Tuesday, February 12, 2013

Zach Wahls compared to Stockholm Syndrome slave defending her masters by Robert Oscar Lopez in post by National Organization for Marriage affiliate, Witherspoon Institute


Maggie Gallagher (left) and MIT professor Robert P. George,
a Senior Fellow of the Witherspoon Institute and widely
considered to be a financial mover and shaker of the group.
George co-authored, with Watergate felon Chuck Colson,
the Manhattan Declaration, which exhorted signers to ignore
laws which prohibit discrimination against LGBT people
and which was twice rejected by Apple as an iPhone app.
Here's an appalling excerpt of the piece, from Public Discourse, a publication of the Witherspoon Institute. You can read more about the activities of that establishment here.
...From virtually all angles, the modern-day equivalent of uprooted blacks reduced to chattel and severed from their own flesh and blood is not anyone in a same-sex couple, but rather, any child forced to be raised by such a couple!
     Literature is useful here. Read Phillis Wheatley's “On Being Brought from Africa to America.”
     She was removed from her birthplace, Senegambia, and brought to New England to live under the ownership of John Wheatley. The Wheatleys were fond of her and taught her Latin and English. She wrote a set of poems called Poems on Various Subjects, and published them at around the same age Zach Wahls was when he testified that growing up with two moms was great. “On Being Brought from Africa to America” is the most anthologized and most agonizingly controversial poem in that historic poetry collection. Here it is below:

'Twas mercy brought me from my Pagan land,
Taught my benighted soul to understanding
That there's a God, that there's a Saviour too:
Once I redemption neither sought nor knew.
Some view our sable race with a scornful eye,
“Their colour is a diabolic die.”
Remember, Christians, Negros, black as Cain,
May be refin'd and join th'angelic train.
     She thanks whoever took her as a little girl from her birthplace to New England. She thanks the people who enslaved her... Our basic skeptical faculties can tell us that whatever gratitude Wheatley expressed above was compromised...
     Can we trust the testimony of a teenager testifying in court in front of his lesbian moms? Is our skepticism that atrophied? Are we that blind to common sense? Can we take seriously a letter written by a little girl to the president about her gay dads? 
David Blankenhorn offered some pushback to Lopez in FamilyScholars.org:
     ...Lopez has a valid story to tell. (Don’t we all.)  He’s a powerful writer who knows exactly what he wants to say.  In my view, there is some portion of hard truth in what he writes.   I thought so when I opposed gay marriage, and I still think so now that I favor it. I credit Lopez for these things. 
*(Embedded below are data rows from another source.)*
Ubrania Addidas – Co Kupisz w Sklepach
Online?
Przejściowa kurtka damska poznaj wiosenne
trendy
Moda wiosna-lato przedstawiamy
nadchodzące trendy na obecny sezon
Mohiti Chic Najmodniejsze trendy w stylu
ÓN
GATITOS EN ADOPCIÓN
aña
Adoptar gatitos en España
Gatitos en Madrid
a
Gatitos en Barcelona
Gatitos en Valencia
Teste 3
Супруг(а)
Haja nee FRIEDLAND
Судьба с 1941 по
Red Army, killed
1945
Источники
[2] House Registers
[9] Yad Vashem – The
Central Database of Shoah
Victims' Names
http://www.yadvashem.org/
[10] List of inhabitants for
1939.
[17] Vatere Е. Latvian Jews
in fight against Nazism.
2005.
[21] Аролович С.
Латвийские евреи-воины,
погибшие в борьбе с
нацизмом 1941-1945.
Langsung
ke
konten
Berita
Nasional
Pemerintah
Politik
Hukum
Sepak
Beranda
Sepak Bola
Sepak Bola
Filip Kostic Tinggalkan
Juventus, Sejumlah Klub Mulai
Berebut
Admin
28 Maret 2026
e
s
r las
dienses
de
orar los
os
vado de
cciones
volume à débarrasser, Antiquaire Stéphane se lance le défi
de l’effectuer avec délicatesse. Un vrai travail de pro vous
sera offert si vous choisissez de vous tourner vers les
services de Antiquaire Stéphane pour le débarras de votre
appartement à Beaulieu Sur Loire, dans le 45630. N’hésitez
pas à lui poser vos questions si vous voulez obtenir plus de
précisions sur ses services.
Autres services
     But overall, I am repulsed by what Lopez says and the way he says it.  To me, his voice is the voice of the fanatic, the denouncer of others, the accuser, the utterly self-confident dogmatist who wants to pound us all, in party by the sheer vehemence of his language, into accepting whatever doctrine he is insisting on.  I read him with care, and I find some nuggets of truth, including some that are troubling to me now (in a good way), but  in him I find no wisdom, no maturity, no way of seeing the world that reminds me in any way of our shared humanity or the  complexity and mystery of the human condition.  
     I do not a trust a voice of this type on anything that truly matters to me.
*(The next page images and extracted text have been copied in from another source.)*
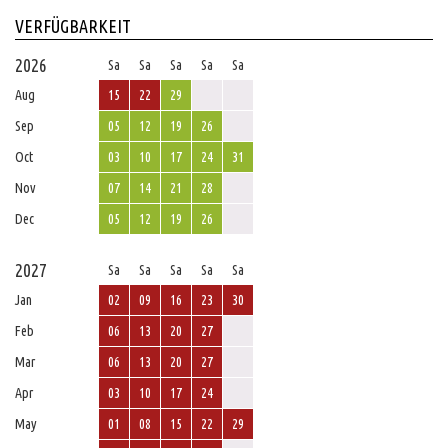
VERFÜGBARKEIT
2026
Sa
Sa
Sa
Sa
Sa
Aug
15
22
29
Sep
05
12
19
26
Oct
03
10
17
24
31
Nov
07
14
21
28
Dec
05
12
19
26
2027
Sa
Sa
Sa
Sa
Sa
Jan
02
09
16
23
30
Feb
06
13
20
27
Mar
06
13
20
27
Apr
03
10
17
24
May
01
08
15
22
29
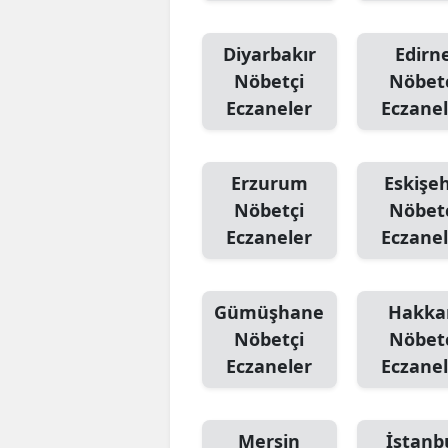
Diyarbakır
Edirn
Nöbetçi
Nöbet
Eczaneler
Eczanel
Erzurum
Eskişeh
Nöbetçi
Nöbet
Eczaneler
Eczanel
Gümüşhane
Hakka
Nöbetçi
Nöbet
Eczaneler
Eczanel
Mersin
İstanb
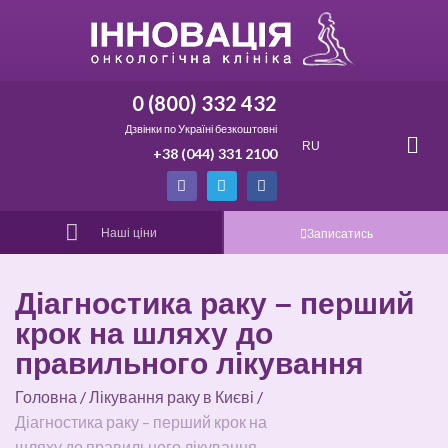
0 (800) 332 432
Дзвінки по Україні безкоштовні
RU
+38 (044) 331 2100
Наші ціни
Записатись
Діагностика раку – перший
крок на шляху до
правильного лікування
Головна
/
Лікування раку в Києві
/
Діагностика раку – перший крок на
шляху до правильного лікування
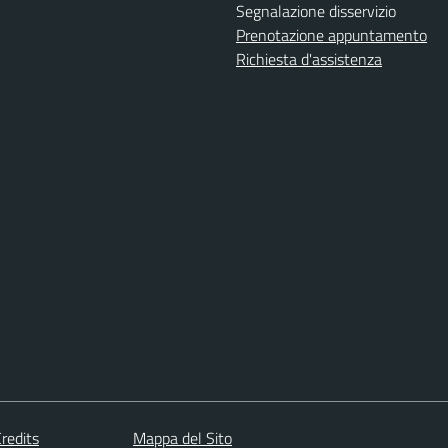
Segnalazione disservizio
Prenotazione appuntamento
Richiesta d'assistenza
redits
Mappa del Sito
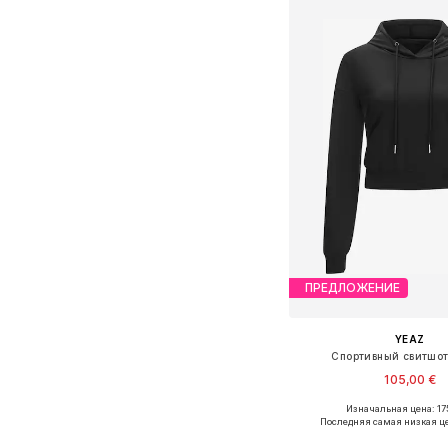
ПРЕДЛОЖЕНИЕ
YEAZ
Спортивный свитшот
105,00 €
Изначальная цена: 17
Доступные размеры: XS, S
Последняя самая низкая ц
Добавить в ко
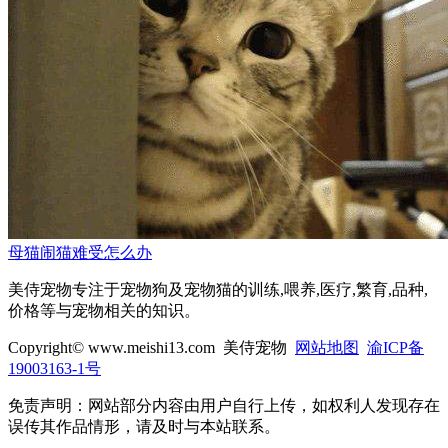
母猫闹猫难受怎么办
美侍宠物专注于宠物狗及宠物猫的训练,喂养,医疗,繁育,品种,
价格等与宠物相关的知识。
Copyright© www.meishi13.com 美侍宠物
网站地图
渝ICP备
19003163-1号
免责声明：网站部分内容由用户自行上传，如权利人发现存在
误传其作品情形，请及时与本站联系。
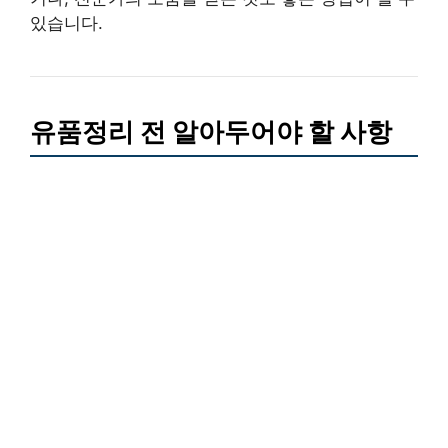
있습니다.
유품정리 전 알아두어야 할 사항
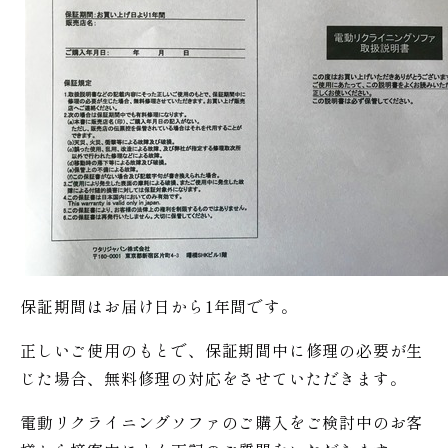
保証期間はお届け日から1年間です。
正しいご使用のもとで、保証期間中に修理の必要が生
じた場合、無料修理の対応をさせていただきます。
電動リクライニングソファのご購入をご検討中のお客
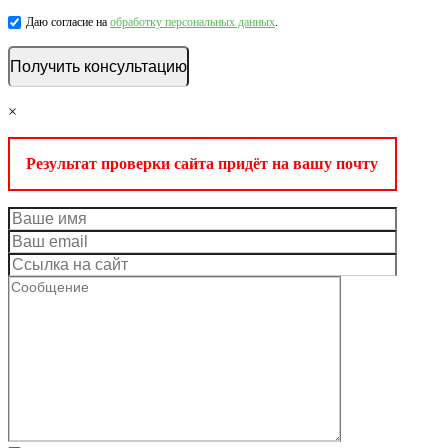
Даю согласие на
обработку персональных данных
.
×
Результат проверки сайта придёт на вашу почту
     Predictably, NOM's Maggie Gallagher defended Lopez, and by extension, his contemptible attack, in her comment on Blankenhorn's response. Gallagher accused Blankenhorn of finding Lopez repulsive and placed herself on higher ground, even though Blankenhorn clearly labeled what Lopez said as repulsive. Does Gallagher really think that the reading comprehension of Blankenhorn's audience is so poor that she can fool them so easily?